The Nepalese government needs proof of ownership to hand over the funds but several victims have either lost their documents or did not formally own the land where they resided, Oxfam added. The government started providing grants of 2,00,000 Nepalese rupees ($1,900) to the affected families who can produce proof of their ownership of land before the earthquake.
"Families who are landless and who were living on unregistered land are very much uncertain about the future and support that the government had promised," Prabin Man Singh, research and policy coordinator for Oxfam who co-authored the report, said.
Some 3 million people have been staying in temporary shelters with tarpaulin roofs ahead of Nepal's monsoon season, agencies like Save the Children, CARE International and others have said. Land tenure is largely undocumented in the Himalayan country and data is limited and also contradictory, the Oxfam report said.

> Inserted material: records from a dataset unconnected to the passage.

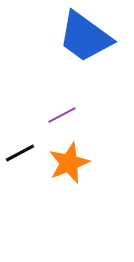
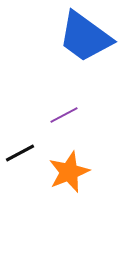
purple line: moved 2 px right
orange star: moved 9 px down
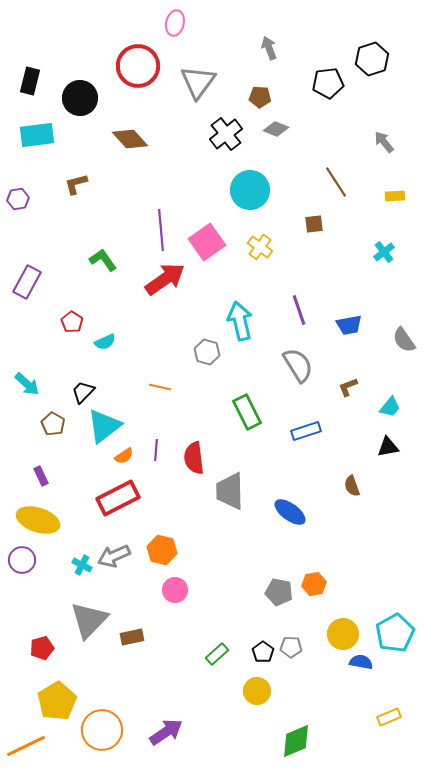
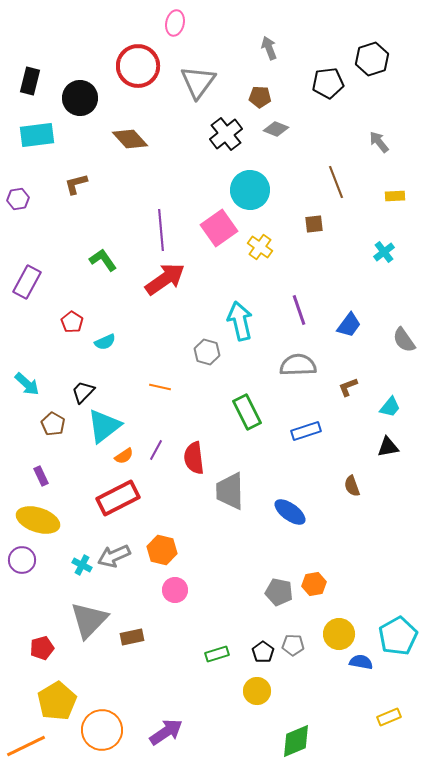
gray arrow at (384, 142): moved 5 px left
brown line at (336, 182): rotated 12 degrees clockwise
pink square at (207, 242): moved 12 px right, 14 px up
blue trapezoid at (349, 325): rotated 44 degrees counterclockwise
gray semicircle at (298, 365): rotated 60 degrees counterclockwise
purple line at (156, 450): rotated 25 degrees clockwise
cyan pentagon at (395, 633): moved 3 px right, 3 px down
yellow circle at (343, 634): moved 4 px left
gray pentagon at (291, 647): moved 2 px right, 2 px up
green rectangle at (217, 654): rotated 25 degrees clockwise
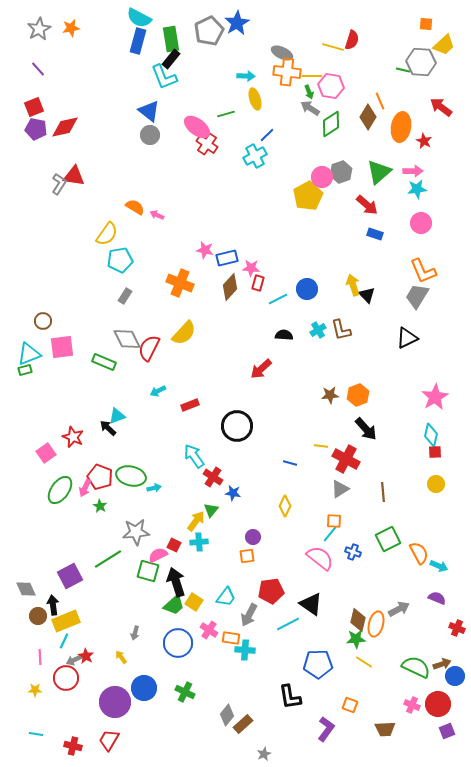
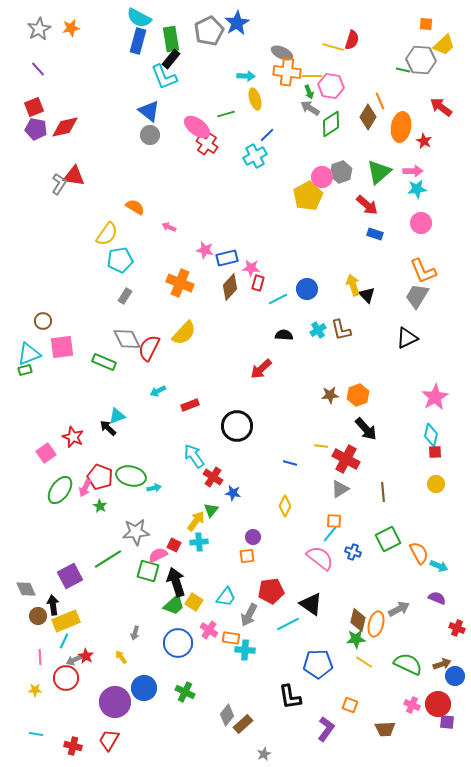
gray hexagon at (421, 62): moved 2 px up
pink arrow at (157, 215): moved 12 px right, 12 px down
green semicircle at (416, 667): moved 8 px left, 3 px up
purple square at (447, 731): moved 9 px up; rotated 28 degrees clockwise
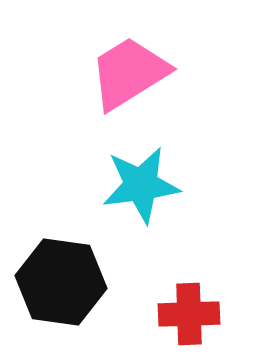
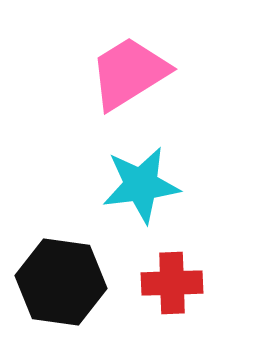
red cross: moved 17 px left, 31 px up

It said one government report ahead of the quake said nearly 4,80,000 families did not access to land while another report said one-third of Nepal's farmers did not own the land they tilled. As per a United Nations report, about 1.3 million of Nepalese did not own a land or enough land to raise their families.
But Oxfam said that surveys conducted after the earthquake showed more than 90 per cent of the people claimed to own land before the disaster. The women of the country, however, are losing as they are considered less likely to inherit land even though the country's constitution adopted last September has given them same right to own land.
Some 9,000 people were killed in the devastating quake while over 22,000 were injured. Over 9,00,000 houses were also damaged in the disaster.
Donors pleged $4.1 billion for the reconstruction of the quake-ravaged country but the Nepalese government has come under a serious criticism for not quickening the reconstruction efforts.